§ **Source data**:
+---+

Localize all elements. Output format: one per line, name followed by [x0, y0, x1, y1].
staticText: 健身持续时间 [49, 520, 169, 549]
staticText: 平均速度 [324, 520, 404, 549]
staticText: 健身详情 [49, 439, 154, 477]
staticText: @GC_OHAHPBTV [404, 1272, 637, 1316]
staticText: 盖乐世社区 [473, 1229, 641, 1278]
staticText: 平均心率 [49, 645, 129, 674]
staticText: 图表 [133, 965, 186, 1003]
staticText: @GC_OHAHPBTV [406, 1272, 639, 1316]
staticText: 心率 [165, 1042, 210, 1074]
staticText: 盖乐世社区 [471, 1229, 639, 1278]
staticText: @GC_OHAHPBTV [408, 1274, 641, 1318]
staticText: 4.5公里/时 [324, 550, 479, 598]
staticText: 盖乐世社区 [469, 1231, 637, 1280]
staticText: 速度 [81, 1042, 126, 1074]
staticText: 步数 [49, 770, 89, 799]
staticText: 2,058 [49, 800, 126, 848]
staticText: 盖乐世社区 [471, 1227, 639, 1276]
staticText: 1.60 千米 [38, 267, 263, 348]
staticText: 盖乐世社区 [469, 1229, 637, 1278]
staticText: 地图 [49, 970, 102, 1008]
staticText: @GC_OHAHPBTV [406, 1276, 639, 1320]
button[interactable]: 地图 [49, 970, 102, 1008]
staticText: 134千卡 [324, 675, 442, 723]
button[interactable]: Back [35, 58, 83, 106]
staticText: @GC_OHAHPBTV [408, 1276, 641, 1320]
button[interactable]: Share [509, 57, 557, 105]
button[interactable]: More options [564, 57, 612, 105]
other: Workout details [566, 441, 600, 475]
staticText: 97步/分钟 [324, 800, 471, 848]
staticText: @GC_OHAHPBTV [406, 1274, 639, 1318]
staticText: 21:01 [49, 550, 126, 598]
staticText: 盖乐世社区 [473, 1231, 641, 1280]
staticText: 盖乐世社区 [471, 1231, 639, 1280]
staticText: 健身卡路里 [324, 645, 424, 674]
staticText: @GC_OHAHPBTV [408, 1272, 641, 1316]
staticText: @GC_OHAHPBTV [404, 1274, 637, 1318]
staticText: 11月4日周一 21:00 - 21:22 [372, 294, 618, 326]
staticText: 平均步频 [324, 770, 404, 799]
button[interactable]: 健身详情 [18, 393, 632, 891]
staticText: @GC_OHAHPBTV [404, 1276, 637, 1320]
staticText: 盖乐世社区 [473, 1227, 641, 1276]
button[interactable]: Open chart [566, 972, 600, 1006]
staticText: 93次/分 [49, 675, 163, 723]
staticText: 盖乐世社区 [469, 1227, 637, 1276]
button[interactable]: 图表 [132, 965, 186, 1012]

+---+

§ **Required action**: Make a faithful copy of every record above.

§ **Task output**:
Localize all elements. Output format: one per line, name followed by [x0, y0, x1, y1].
staticText: 健身持续时间 [49, 520, 169, 549]
staticText: 平均速度 [324, 520, 404, 549]
staticText: 健身详情 [49, 439, 154, 477]
staticText: @GC_OHAHPBTV [404, 1272, 637, 1316]
staticText: 盖乐世社区 [473, 1229, 641, 1278]
staticText: 平均心率 [49, 645, 129, 674]
staticText: 图表 [133, 965, 186, 1003]
staticText: @GC_OHAHPBTV [406, 1272, 639, 1316]
staticText: 心率 [165, 1042, 210, 1074]
staticText: 盖乐世社区 [471, 1229, 639, 1278]
staticText: @GC_OHAHPBTV [408, 1274, 641, 1318]
staticText: 4.5公里/时 [324, 550, 479, 598]
staticText: 盖乐世社区 [469, 1231, 637, 1280]
staticText: 速度 [81, 1042, 126, 1074]
staticText: 步数 [49, 770, 89, 799]
staticText: 2,058 [49, 800, 126, 848]
staticText: 盖乐世社区 [471, 1227, 639, 1276]
staticText: 1.60 千米 [38, 267, 263, 348]
staticText: 盖乐世社区 [469, 1229, 637, 1278]
staticText: 地图 [49, 970, 102, 1008]
staticText: @GC_OHAHPBTV [406, 1276, 639, 1320]
button[interactable]: 地图 [49, 970, 102, 1008]
staticText: 134千卡 [324, 675, 442, 723]
button[interactable]: Back [35, 58, 83, 106]
staticText: @GC_OHAHPBTV [408, 1276, 641, 1320]
button[interactable]: Share [509, 57, 557, 105]
button[interactable]: More options [564, 57, 612, 105]
other: Workout details [566, 441, 600, 475]
staticText: 97步/分钟 [324, 800, 471, 848]
staticText: @GC_OHAHPBTV [406, 1274, 639, 1318]
staticText: 21:01 [49, 550, 126, 598]
staticText: 盖乐世社区 [473, 1231, 641, 1280]
staticText: 盖乐世社区 [471, 1231, 639, 1280]
staticText: 健身卡路里 [324, 645, 424, 674]
staticText: @GC_OHAHPBTV [408, 1272, 641, 1316]
staticText: @GC_OHAHPBTV [404, 1274, 637, 1318]
staticText: 11月4日周一 21:00 - 21:22 [372, 294, 618, 326]
staticText: 平均步频 [324, 770, 404, 799]
button[interactable]: 健身详情 [18, 393, 632, 891]
staticText: @GC_OHAHPBTV [404, 1276, 637, 1320]
staticText: 盖乐世社区 [473, 1227, 641, 1276]
button[interactable]: Open chart [566, 972, 600, 1006]
staticText: 93次/分 [49, 675, 163, 723]
staticText: 盖乐世社区 [469, 1227, 637, 1276]
button[interactable]: 图表 [132, 965, 186, 1012]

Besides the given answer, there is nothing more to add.